Friday, October 24, 2008

Living in a simulation - part 2

Suppose you are living in a simulation and you wanted to discover the theory of everything. What would that theory be? Probably in your (simulated) mind it would be the set of laws that govern all physical phenomena in your (simulated) observable universe. You would also want to understand how your universe came about and where it will end up. Let's suppose that the programmer of your universe came up with a set of physical laws and let it run. As I discussed before, the programmer really can't be sure what will happen in his simulation but let's say he was inspired or lucky and hit upon something that led to a universe that produced an inhabitant that could ask about the theory of everything.
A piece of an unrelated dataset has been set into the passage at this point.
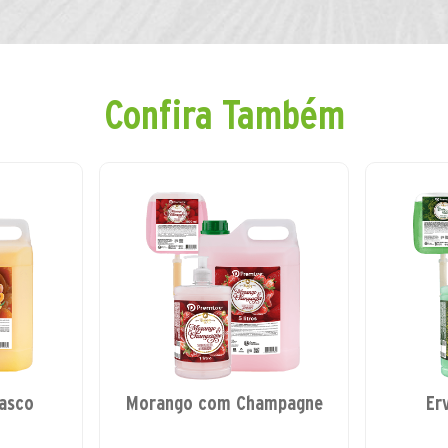
Confira Também
asco
Morango com Champagne
Er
What then is the theory of everything? Well, one answer would be the set of physical laws that the programmer put in. Now suppose that the programmer didn't come up with any laws but just started off a cellular automaton (CA) with some rules and an initial condition. An example of a CA, which Steve Wolfram's book "A new kind of science" describes in great detail, is a one dimensional grid of "cells" that can be in one of two states. At each time step, each cell is updated according to what state it and its nearest neighbors are in. There are thus 2^8=256 possible rule sets, since each of the 8 configurations that 3 contiguous cells can have yields two possible updated states for the middle cell. Wolfram has ennumerated all of them in his book.

One of Wolfram's former employees, Matthew Cook, proved that rule 110 is a universal computer. Hence, all possible computations (simulations) can be obtained by running through all possible initial conditions. One of these initial conditions corresponds to the program with the same physical laws that the inspired programer came up with. However, in this case the physical laws will be an emergent phenomenon of the CA. What then is the theory of everything? Is it the the set of rules of the cellular automaton? Is it the combination of the rules and the initial condition? Is it still the set of emergent physical laws? In all likelihood, the elementary constituents of the emergent theory will be comprised of some number of cells. Below this scale, the emergent theory will no longer hold and at the very lowest level, there will be rule 110.

Finally, as has been pointed out previously, the inhabitants of a simulation can never know that they are in a simulation. Thus, there is really no way for us to know if we are living in a simulation. So what does that say about our theory of everything? Will it be an uber string theory or the CA rule and initial condition? Would we want to have a theory of everything that included a theory of the programmer and the programmer's world? This is why I've come to adopt the notion that a theory of everything is a theory of computation and that doesn't really tell us much about our universe.